The PM’s address to the UN General Assembly on Friday, the last significant event in the PM’s calendar, turned out to be the familiar rendition before the world body of the litany of the Modi government’s programmes, as at an election rally. This was the taking of the “high road” as it included references to the climate and environmental policies, besides urging on the world that terrorism is its real scourge. This had been decided in advance so that it would contrast with the hollering Pakistan leader Imran Khan was expected to do. (Mr Khan did not disappoint, making blood-curdling references to India in the context of Kashmir, besides warning of a nuclear conflagration).

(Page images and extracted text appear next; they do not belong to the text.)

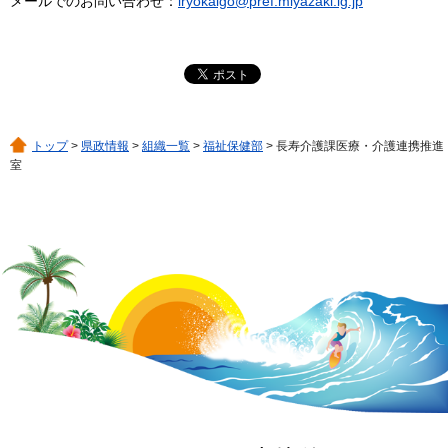
メールでのお問い合わせ：
iryokaigo@pref.miyazaki.lg.jp
トップ
>
県政情報
>
組織一覧
>
福祉保健部
> 長寿介護課医療・介護連携推進
室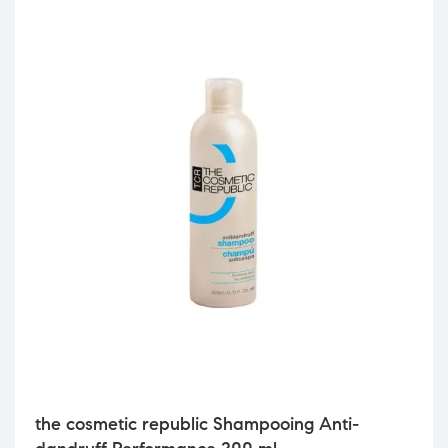
the cosmetic republic Shampooing Anti-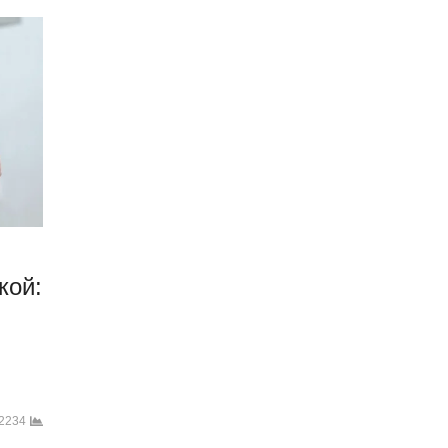
кой:
2234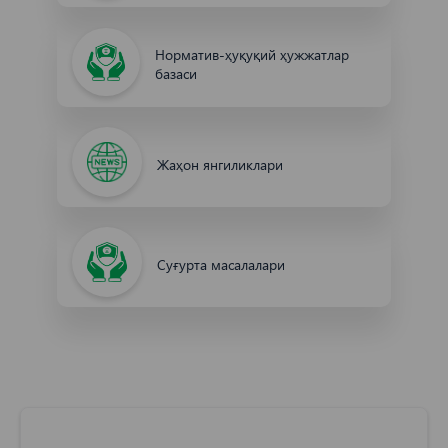
Норматив-ҳуқуқий ҳужжатлар
базаси
Жаҳон янгиликлари
Cуғурта масалалари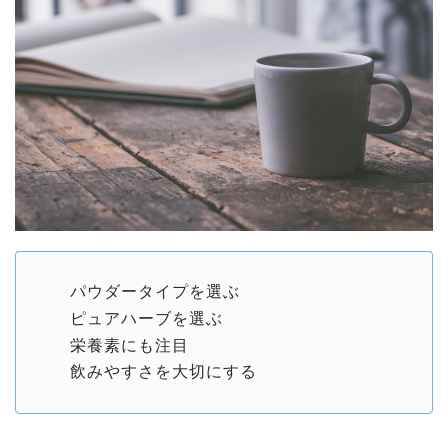
パウダータイプを選ぶ
ピュアハーブを選ぶ
栄養素にも注目
飲みやすさを大切にする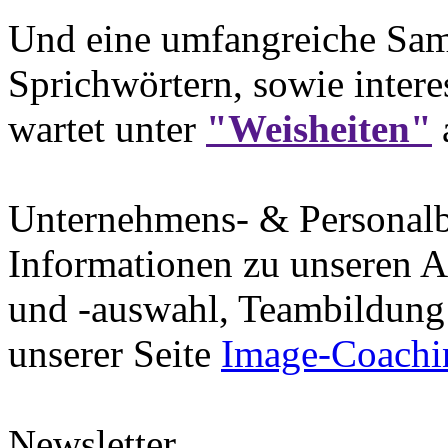
Und eine umfangreiche Sam
Sprichwörtern, sowie intere
wartet unter
"Weisheiten"
Unternehmens- & Personal
Informationen zu unseren A
und -auswahl, Teambildung 
unserer Seite
Image-Coachi
Newsletter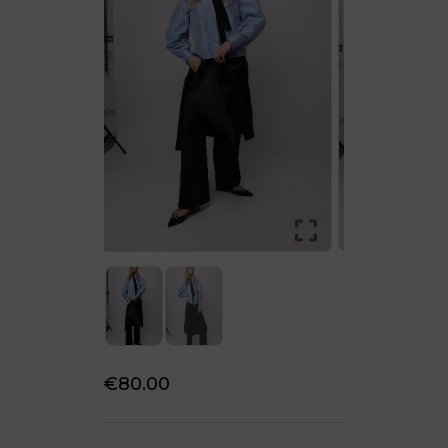
€
80
.
00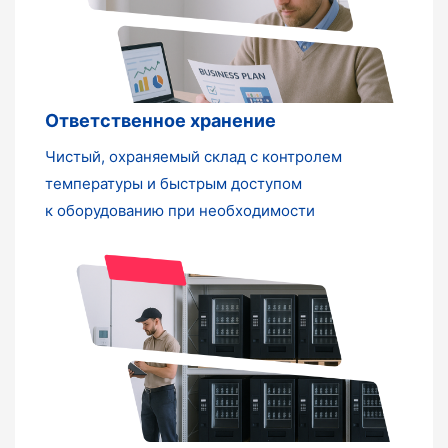
Ответственное хранение
Чистый, охраняемый склад с контролем
температуры и быстрым доступом
к оборудованию при необходимости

The business of propaganda and image making has for now concluded. However, the feel-good of Houston now seems a long time ago. Sobering developments such as Kashmir and stalling trade talks have intervened, neither of which drew much satisfaction for India. The trade talks appear to have struggled, but commerce minister Piyush Goyal will probably hang back in America a little longer, hoping to emerge with a package of a viable kind even if a larger trade compact appears on the horizon only later, if at all. The US usually asks for the impossible in such negotiations.
The context of Kashmir was not a feel-good quantity at all in the US. Separately, through a White House readout of the 40-minute Trump-Modi meeting on the sidelines of the UNGA mid-week, which focused on trade and terrorism, and last Friday through a statement of a senior State Department official, Washington has virtually handed India a to-do list. This is likely to please Pakistan and the people of Kashmir who, early indications suggest, were happy that Mr Khan raised their plight at the world forum. Demands by the US as regards Kashmir include the lifting of day-to-day restrictions on people’s lives, freeing thousands of detained persons, including the entire political community, and holding an early Assembly election, besides bringing economic development, the formal justification for ending Kashmir’s extant constitutional status. None of this is an easy ask. Officially, the State Department has spoken of the use of US mediation on Kashmir. Political troubles may lie ahead.